For comparison, CUDA.jl gives a big increase in speed for the same test (AMD 3990X, NVIDIA 3090)
_
_ _ _(_)_ | Documentation: https://docs.julialang.org
(_) | (_) (_) |
_ _ _| |_ __ _ | Type "?" for help, "]?" for Pkg help.
| | | | | | |/ _` | |
| | |_| | | | (_| | | Version 1.8.5 (2023-01-08)
_/ |\__'_|_|_|\__'_| | Official https://julialang.org/ release
|__/ |
julia> using CUDA
julia> using FFTW
julia> using BenchmarkTools
julia> dims = tuple(1024, 1024)
(1024, 1024)
julia> arr = rand(Float32, dims...);
julia> arr_cu = CuArray(arr);
julia> @benchmark fft(arr)
BenchmarkTools.Trial: 92 samples with 1 evaluation.
Range (min … max): 43.485 ms … 68.050 ms ┊ GC (min … max): 0.00% … 0.91%
Time (median): 56.395 ms ┊ GC (median): 0.00%
Time (mean ± σ): 54.326 ms ± 6.909 ms ┊ GC (mean ± σ): 0.46% ± 0.90%
▇ ▄▁ █
█▃▁▁▁▁▃▁▃▃▃▁▃▁▁▁▁▁▁▁▁▁▃▁▁▃▁▁▁▆██▄█▁▁▃▄▃▃▁▁▁▁▁▁▁▁▁▁▁▁▁▁▁▃▄▃▃ ▁
43.5 ms Histogram: frequency by time 68 ms <
Memory estimate: 16.00 MiB, allocs estimate: 30.
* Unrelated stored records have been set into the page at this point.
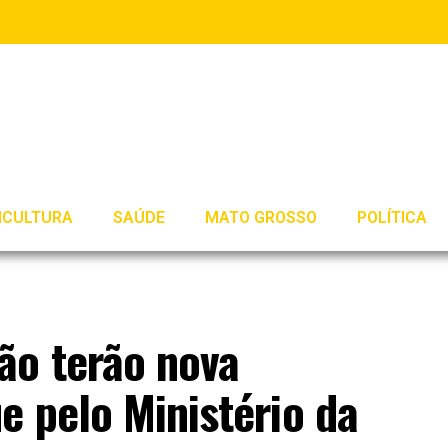
ICULTURA
SAÚDE
MATO GROSSO
POLÍTICA
ão terão nova
e pelo Ministério da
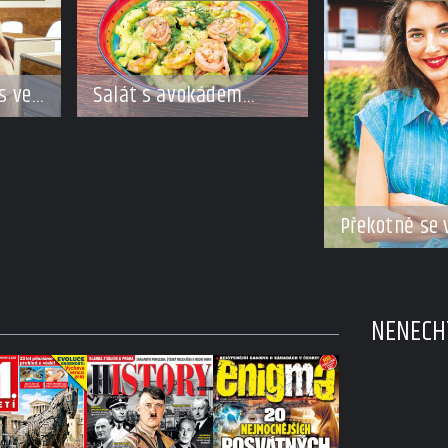
s ve
Salát s avokádem
a krevetkami
e
Překotně se v
těhotenství
NENECHT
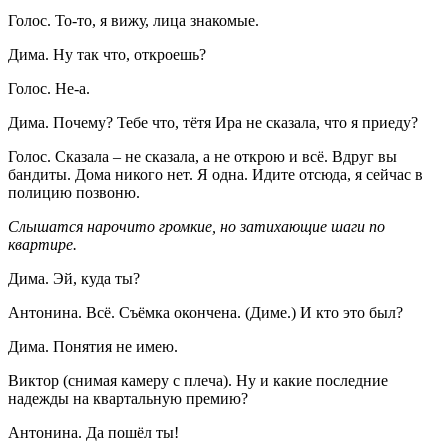
Голос. То-то, я вижу, лица знакомые.
Дима. Ну так что, откроешь?
Голос. Не-а.
Дима. Почему? Тебе что, тётя Ира не сказала, что я приеду?
Голос. Сказала – не сказала, а не открою и всё. Вдруг вы
бандиты. Дома никого нет. Я одна. Идите отсюда, я сейчас в
полицию позвоню.
Слышатся нарочито громкие, но затихающие шаги по
квартире.
Дима. Эй, куда ты?
Антонина. Всё. Съёмка окончена. (Диме.) И кто это был?
Дима. Понятия не имею.
Виктор (снимая камеру с плеча). Ну и какие последние
надежды на квартальную премию?
Антонина. Да пошёл ты!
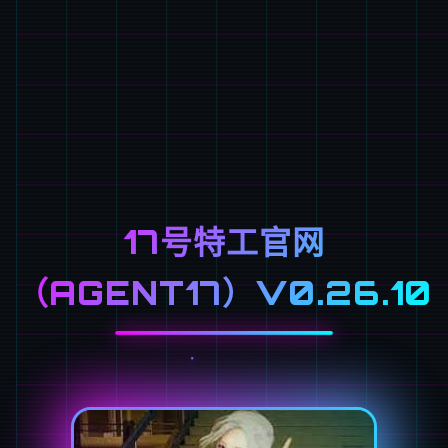
17号特工官网
（AGENT17）V0.26.10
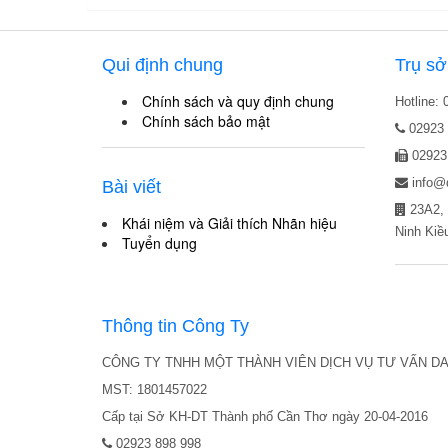
Qui định chung
Trụ sở
Chính sách và quy định chung
Hotline:
Chính sách bảo mật
02923 
02923
info@
Bài viết
23A2, 
Khái niệm và Giải thích Nhãn hiệu
Ninh Kiề
Tuyển dụng
Thông tin Công Ty
CÔNG TY TNHH MỘT THÀNH VIÊN DỊCH VỤ TƯ VẤN D
MST: 1801457022
Cấp tại Sở KH-DT Thành phố Cần Thơ ngày 20-04-2016
02923 898 998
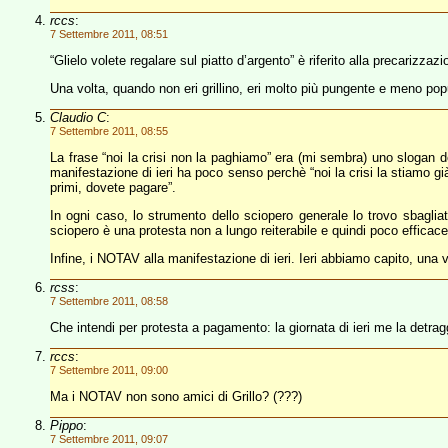
rccs
:
7 Settembre 2011, 08:51
“Glielo volete regalare sul piatto d’argento” è riferito alla precarizzazio
Una volta, quando non eri grillino, eri molto più pungente e meno popul
Claudio C
:
7 Settembre 2011, 08:55
La frase “noi la crisi non la paghiamo” era (mi sembra) uno slogan de
manifestazione di ieri ha poco senso perchè “noi la crisi la stiamo 
primi, dovete pagare”.
In ogni caso, lo strumento dello sciopero generale lo trovo sbagli
sciopero è una protesta non a lungo reiterabile e quindi poco efficace
Infine, i NOTAV alla manifestazione di ieri. Ieri abbiamo capito, una
rcss
:
7 Settembre 2011, 08:58
Che intendi per protesta a pagamento: la giornata di ieri me la detrag
rccs
:
7 Settembre 2011, 09:00
Ma i NOTAV non sono amici di Grillo? (???)
Pippo
:
7 Settembre 2011, 09:07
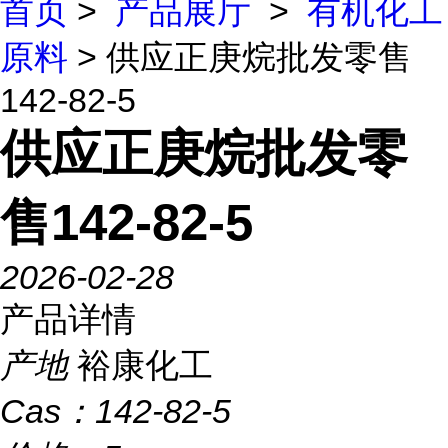
首页
>
产品展厅
>
有机化工
原料
> 供应正庚烷批发零售
142-82-5
供应正庚烷批发零
售142-82-5
2026-02-28
产品详情
产地
裕康化工
Cas：
142-82-5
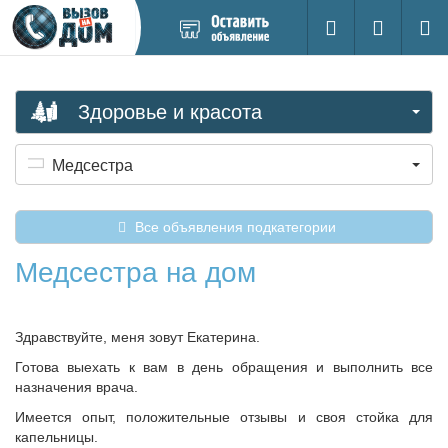
Добавить
Вход на са
Поиск
новое
объявление
Здоровье и красота
Медсестра
Все объявления подкатегории
Медсестра на дом
Здравствуйте, меня зовут Екатерина.
Готова выехать к вам в день обращения и выполнить все
назначения врача.
Имеется опыт, положительные отзывы и своя стойка для
капельницы.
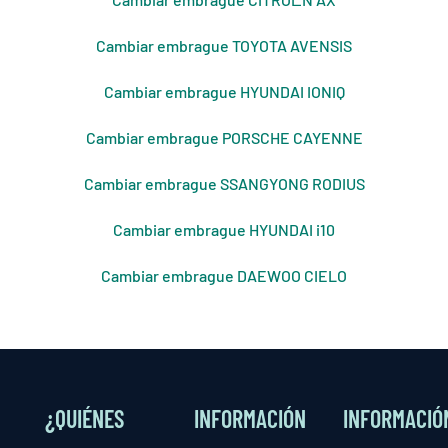
Cambiar embrague TOYOTA AVENSIS
Cambiar embrague HYUNDAI IONIQ
Cambiar embrague PORSCHE CAYENNE
Cambiar embrague SSANGYONG RODIUS
Cambiar embrague HYUNDAI i10
Cambiar embrague DAEWOO CIELO
¿QUIÉNES
INFORMACIÓN
INFORMACIÓ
julia> @benchmark fft(arr_cu)
BenchmarkTools.Trial: 10000 samples with 1 evaluation.
Range (min … max): 80.308 μs … 10.857 ms ┊ GC (min … max): 0.00% … 21.22%
Time (median): 83.957 μs ┊ GC (median): 0.00%
Time (mean ± σ): 100.744 μs ± 386.268 μs ┊ GC (mean ± σ): 2.91% ± 0.78%
▁▇█▇▄▂
▂▄███████▆▅▄▃▃▂▂▂▂▂▂▂▂▂▂▂▂▂▂▂▂▁▂▂▂▂▁▂▁▂▂▂▁▂▁▂▁▁▁▂▂▁▁▂▂▁▁▁▂▂▁▂ ▃
80.3 μs Histogram: frequency by time 121 μs <
Memory estimate: 5.19 KiB, allocs estimate: 94.